Big data is changing the way today’s organisations do business. They collect massive amounts of data, which needs to be collected and managed. To give some idea of how much data is out there, the World Economic Forum estimates that by 2025, a staggering 463 exabytes of data will be created globally every day (1). Abundant organisational data is meaningless unless it is made accessible and useful. This is where data engineering comes in. It is the magic that harvests and transforms data from raw bits and bytes to real information that optimises performance and ensures a competitive edge. Data engineering is absolutely vital for successful digital transformation.
Data engineering traditionally involves designing and building systems able to convert massive amounts of raw data from numerous, often disparate, sources and move them into a single warehouse. Here the data is available as uniform, usable information promoting self-service amongst end users and empowering data analysts to harness the power of centralised data.
It therefore involves the collection, storage, and manipulation of data in ways that make it possible for businesses to function.
If performed expertly, data engineering delivers numerous benefits, including:
Better decision-making
Quicker access to data
Competitive advantage
Quality data, as errors and inaccuracies are prevented
Improved efficiency
Cost-effectiveness
Increased data security
As the data engineering field evolves, exciting new trends emerge. Tech-savvy organisations are racing to leverage data engineering tools and expertise to democratise their data and get their hands on it more rapidly.
In the past, organisations would rely on one business unit to distribute data to everyone else. Although simpler to manage, data was far less useful and the lack of data sharing often resulted in silos.
Businesses today increasingly embrace data democratisation, which is the process of making data understandable and available for everyone in the business, technical or non-technical. It enables the average business person to access, gather and analyse information without expert help.
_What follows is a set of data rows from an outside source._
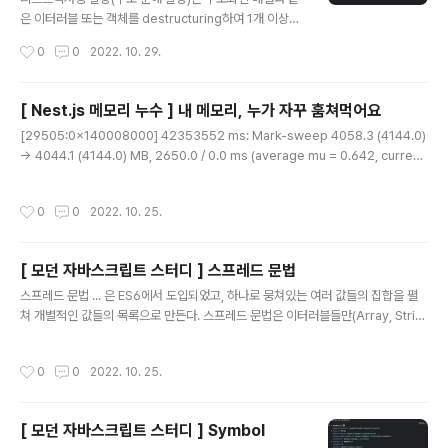
ole.log(set2); // Set(4) {"h", "e..
은 이터러블 또는 객체를 destructuring하여 1개 이상의
변수에 개별적으로 할당하는 것이다. 배열 디스트럭처링
작성시간
0
0
2022. 10. 29.
할당 const arr = [1, 2, 3]; const [one, two, three]
= arr; console.log(one, two, three); // 1 2 3 const
[x, y] = [1, 2]; 배열 디스트럭처링 할당의 기준은 배열의
[ Nest.js 메모리 누수 ] 내 메모리, 누가 자꾸 훔쳐먹어요
인덱스다. 이때 변수의 개수와 이터러블의 요소 개수가 반
글 내용
[29505:0x140008000] 42353552 ms: Mark-sweep 4058.3 (4144.0)
드시 일치할 필요는 없다. const [a, b] = [1, 2]; consol
-> 4044.1 (4144.0) MB, 2650.0 / 0.0 ms (average mu = 0.642, current
e.log(a, b); // 1 2 const [c, d] = [1]; console.log(c,
mu = 0.011) allocation failure scavenge might not succeed [29505:0
d); // 1 undefined const [e, ..
x140008000] 42356151 ms: Mark-sweep 4059.9 (4144.0) -> 4045.8
작성시간
0
0
2022. 10. 25.
(4144.7) MB, 2571.7 / 0.0 ms (average mu = 0.476, current mu = 0.01
0) allocation failure scavenge might not succeed FATAL ERROR: Reac
hed heap ..
[ 모던 자바스크립트 스터디 ] 스프레드 문법
글 내용
스프레드 문법 ... 은 ES6에서 도입되었고, 하나로 뭉쳐있는 여러 값들의 집합을 펼
쳐 개별적인 값들의 목록으로 만든다. 스프레드 문법은 이터러블들만(Array, Strin
g, Map, ... ) 사용 가능하다. console.log(...[1, 2, 3]); // 1 2 3 console.log
(...'Hello'); // H e l l o 스프레드 문법의 결과는 값이 아니고 값들의 목록이다. 따라
작성시간
0
0
2022. 10. 25.
서 아래와 같이 변수에 할당할 수 없다는 것을 알아둬야한다. const list = ...[1, 2,
3]; // SyntaxError: Unexpected token ... 함수 호출문의 인수 목록에서 사용하
는 경우 const arr = [1, 2, 3]; const max = Math.max(arr); ..
[ 모던 자바스크립트 스터디 ] Symbol
글 내용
This shift has resulted in a plethora of new tools, expertise, and trends, some of which are discussed below.
Some modern data warehouse solutions, including Snowflake, allow data providers to seamlessly share data with users by making it available as a feed. This does away with the need for pipelines, as live data is shared in real time without having to move the data. In this scenario, providers do not have to create APIs or FTPs to share data and there is no need for consumers to create data pipelines to import it. This is especially useful for activities such as data monetisation or company mergers, as well as for sectors such as the supply chain. Microsoft’s new unified SaaS offering, Fabric, offers this functionality on an even richer scale.
Organisations that use data lakes to store large sets of structured and semi-structured data are now tending to create traditional data warehouses on top of them, thus generating more value. Known as a data lakehouse, this single platform combines the benefits of data lakes and warehouses. It is able to store unstructured data while providing the functionality of a data warehouse, to create a strategic data storage/management system. In addition to providing a data structure optimised for reporting, the data lakehouse provides a governance and administration layer and captures specific domain-related business rules.
Data analytics architectures which include data lakes and warehouses often become too complex to maintain. Other challenges include bottlenecks, and the lack of domain knowledge on the part of data teams, who may not understand the HR, or finance, or logistics domains for example. This tends to cause delays in meeting user requirements timeously and within budget.
Data mesh architectures have therefore evolved to ensure alignment with the business and deliver data products more rapidly. Using the data mesh approach, data engineers set up the infrastructure and metadata to govern and catalogue the stored data sets. The domain teams, comprising experts from specific domains within the organisation, then use this infrastructure to create their own data products. The data engineers are freed to focus on building and supporting the infrastructure needed for all the domains to produce and share their data.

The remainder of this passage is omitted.